There is a bit of serendipity this week. To stay undefeated, Dykes has to beat his dad's old school. This Fort Worth Cinderella was picked seventh in the 10-team Big 12. Several players transferred. Dykes filled in. Duggan might not be in this position had a heart condition not been discovered during the COVID-19 year. The only reason he is playing now is starter Chandler Morris went down with an injury in the opener.

Then momentum has just … rolled. During a four week stretch in October, TCU beat four those consecutive ranked teams: Oklahoma, Kansas, Oklahoma State and Kansas State. There were three straight sellouts. More than half the student body -- about 6,550 students -- clogged Amon Carter Stadium.

At a time when athletic directors are losing students' attention spans, that is a marketing home run. Dykes has made football fun again in Fort Worth. "Futurama" character Hypnotoad has become the unofficial mascot of that fun. 

There was a decision to be made when both the Texas Tech and TCU jobs came open at the same time last year. Same conference, difference impacts on Dykes' career. He could have chased his dad's legacy, but that didn't fit the narrative the coach had created for himself.

"I like a little bit of an adventure," he said.

"Gary Patterson made me realize how good a job it was, how good you could recruit," Dykes added. "Growing up, I didn't know how good this place was. Man, football is really important to the university and the city."

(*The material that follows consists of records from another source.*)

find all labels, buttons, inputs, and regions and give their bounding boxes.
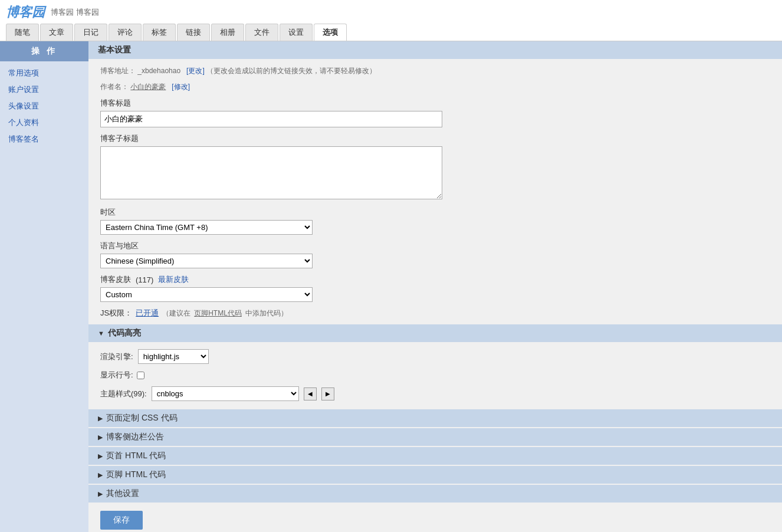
- basic-settings-body: 博客地址： _xbdehaohao [更改] （更改会造成以前的博文链接失效，请…: [88, 66, 782, 324]
- timezone-field: 时区 Eastern China Time (GMT +8) UTC Ameri…: [100, 207, 770, 235]
- footer-html-label: 页脚 HTML 代码: [106, 469, 166, 480]
- show-lineno-checkbox[interactable]: [137, 372, 144, 379]
- logo-text: 博客园: [6, 4, 45, 21]
- tab-link-pinglun[interactable]: 评论: [109, 24, 142, 41]
- css-section-arrow: ▶: [98, 415, 103, 422]
- css-section-label: 页面定制 CSS 代码: [106, 413, 178, 423]
- save-section: 保存: [88, 504, 782, 532]
- blog-address-label: 博客地址：: [100, 67, 136, 75]
- tab-riji[interactable]: 日记: [74, 24, 107, 41]
- tab-shezhi[interactable]: 设置: [280, 24, 313, 41]
- author-name-row: 作者名： 小白的豪豪 [修改]: [100, 82, 770, 92]
- language-select[interactable]: Chinese (Simplified) English Chinese (Tr…: [100, 254, 313, 268]
- blog-address-value: _xbdehaohao: [137, 67, 180, 75]
- js-perm-label: JS权限：: [100, 308, 132, 318]
- other-settings-label: 其他设置: [106, 488, 139, 499]
- header-html-label: 页首 HTML 代码: [106, 451, 166, 461]
- blog-title-label: 博客标题: [100, 98, 770, 109]
- tab-wenjian[interactable]: 文件: [245, 24, 278, 41]
- sidebar-link-changyong[interactable]: 常用选项: [0, 65, 88, 81]
- sidebar-item-geren[interactable]: 个人资料: [0, 114, 88, 131]
- footer-html-arrow: ▶: [98, 471, 103, 479]
- footer-html-header[interactable]: ▶ 页脚 HTML 代码: [88, 466, 782, 484]
- tab-link-riji[interactable]: 日记: [74, 24, 107, 41]
- tab-link-xuanxiang[interactable]: 选项: [314, 24, 347, 41]
- sidebar: 操 作 常用选项账户设置头像设置个人资料博客签名: [0, 41, 88, 532]
- tab-wenzhang[interactable]: 文章: [40, 24, 73, 41]
- sidebar-notice-arrow: ▶: [98, 434, 103, 441]
- tab-xuanxiang[interactable]: 选项: [314, 24, 347, 41]
- skin-count: (117): [136, 275, 153, 284]
- tab-biaoqian[interactable]: 标签: [143, 24, 176, 41]
- sidebar-item-zhanghu[interactable]: 账户设置: [0, 81, 88, 98]
- theme-select[interactable]: cnblogs default github: [152, 386, 299, 401]
- sidebar-link-touxiang[interactable]: 头像设置: [0, 98, 88, 114]
- language-label: 语言与地区: [100, 241, 770, 251]
- blog-address-row: 博客地址： _xbdehaohao [更改] （更改会造成以前的博文链接失效，请…: [100, 66, 770, 76]
- render-engine-label: 渲染引擎:: [100, 352, 133, 362]
- timezone-select[interactable]: Eastern China Time (GMT +8) UTC America/…: [100, 220, 313, 235]
- skin-new-link[interactable]: 最新皮肤: [158, 274, 189, 285]
- blog-title-field: 博客标题: [100, 98, 770, 127]
- sidebar-item-changyong[interactable]: 常用选项: [0, 65, 88, 81]
- other-settings-arrow: ▶: [98, 490, 103, 498]
- content-area: 基本设置 博客地址： _xbdehaohao [更改] （更改会造成以前的博文链…: [88, 41, 782, 532]
- js-perm-note2: 中添加代码）: [245, 308, 288, 318]
- skin-label: 博客皮肤: [100, 274, 131, 285]
- css-section-header[interactable]: ▶ 页面定制 CSS 代码: [88, 409, 782, 427]
- theme-prev-button[interactable]: ◀: [304, 387, 317, 400]
- save-button[interactable]: 保存: [100, 511, 143, 530]
- blog-subtitle-input[interactable]: [100, 146, 442, 199]
- tab-link-suibi[interactable]: 随笔: [6, 24, 39, 41]
- other-settings-header[interactable]: ▶ 其他设置: [88, 485, 782, 503]
- author-name-edit-link[interactable]: [修改]: [172, 83, 190, 91]
- tab-lianjie[interactable]: 链接: [177, 24, 210, 41]
- blog-title-input[interactable]: [100, 111, 442, 127]
- js-perm-link[interactable]: 页脚HTML代码: [194, 308, 242, 318]
- sidebar-link-qianming[interactable]: 博客签名: [0, 131, 88, 147]
- tab-xiangce[interactable]: 相册: [211, 24, 244, 41]
- code-highlight-body: 渲染引擎: highlight.js prism.js none 显示行号: 主…: [88, 342, 782, 408]
- render-engine-select[interactable]: highlight.js prism.js none: [138, 349, 209, 364]
- site-title: 博客园 博客园: [51, 7, 99, 18]
- blog-address-edit-link[interactable]: [更改]: [186, 67, 205, 75]
- skin-field: 博客皮肤 (117) 最新皮肤 Custom Default Blue: [100, 274, 770, 302]
- blog-subtitle-label: 博客子标题: [100, 133, 770, 144]
- theme-row: 主题样式(99): cnblogs default github ◀ ▶: [100, 386, 770, 401]
- basic-settings-header: 基本设置: [88, 41, 782, 59]
- tab-link-biaoqian[interactable]: 标签: [143, 24, 176, 41]
- skin-label-row: 博客皮肤 (117) 最新皮肤: [100, 274, 770, 285]
- show-lineno-label: 显示行号:: [100, 370, 133, 380]
- blog-address-note: （更改会造成以前的博文链接失效，请不要轻易修改）: [206, 67, 376, 75]
- sidebar-link-zhanghu[interactable]: 账户设置: [0, 81, 88, 98]
- sidebar-item-touxiang[interactable]: 头像设置: [0, 98, 88, 114]
- tab-pinglun[interactable]: 评论: [109, 24, 142, 41]
- header-html-arrow: ▶: [98, 452, 103, 460]
- sidebar-header: 操 作: [0, 41, 88, 61]
- timezone-label: 时区: [100, 207, 770, 218]
- tab-link-shezhi[interactable]: 设置: [280, 24, 313, 41]
- sidebar-notice-label: 博客侧边栏公告: [106, 432, 164, 442]
- theme-label: 主题样式(99):: [100, 389, 147, 399]
- tab-link-wenjian[interactable]: 文件: [245, 24, 278, 41]
- tab-link-lianjie[interactable]: 链接: [177, 24, 210, 41]
- render-engine-row: 渲染引擎: highlight.js prism.js none: [100, 349, 770, 364]
- nav-tabs: 随笔文章日记评论标签链接相册文件设置选项: [6, 24, 776, 41]
- header-html-header[interactable]: ▶ 页首 HTML 代码: [88, 447, 782, 465]
- theme-next-button[interactable]: ▶: [321, 387, 334, 400]
- sidebar-link-geren[interactable]: 个人资料: [0, 114, 88, 131]
- tab-link-wenzhang[interactable]: 文章: [40, 24, 73, 41]
- author-name-label: 作者名：: [100, 83, 129, 91]
- tab-suibi[interactable]: 随笔: [6, 24, 39, 41]
- sidebar-notice-header[interactable]: ▶ 博客侧边栏公告: [88, 428, 782, 446]
- sidebar-item-qianming[interactable]: 博客签名: [0, 131, 88, 147]
- code-highlight-header[interactable]: ▼ 代码高亮: [88, 324, 782, 342]
- js-perm-row: JS权限： 已开通 （建议在 页脚HTML代码 中添加代码）: [100, 308, 770, 318]
- js-perm-status: 已开通: [136, 308, 159, 318]
- skin-select[interactable]: Custom Default Blue: [100, 287, 313, 302]
- tab-link-xiangce[interactable]: 相册: [211, 24, 244, 41]
- collapse-arrow-code: ▼: [98, 330, 104, 337]
- logo-area: 博客园 博客园 博客园: [6, 4, 776, 21]
- js-perm-note: （建议在: [162, 308, 190, 318]
- sidebar-menu: 常用选项账户设置头像设置个人资料博客签名: [0, 61, 88, 151]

Now, it's Patterson who is trying to remake himself as an analyst at Texas. As fate would have it, a Nov. 12 meeting with the Longhorns might be the Frogs' biggest remaining challenge toward an undefeated regular season.

The best coach of the best program in Texas hopes to keep the committee's attention.

"Texas has great facilities and a great reputation. So does Texas A&M," Dykes said. "But we feel we have a lot to offer here. You've got to do what Coach Patterson did. At some point, you have to have so much success that people can't help but notice you."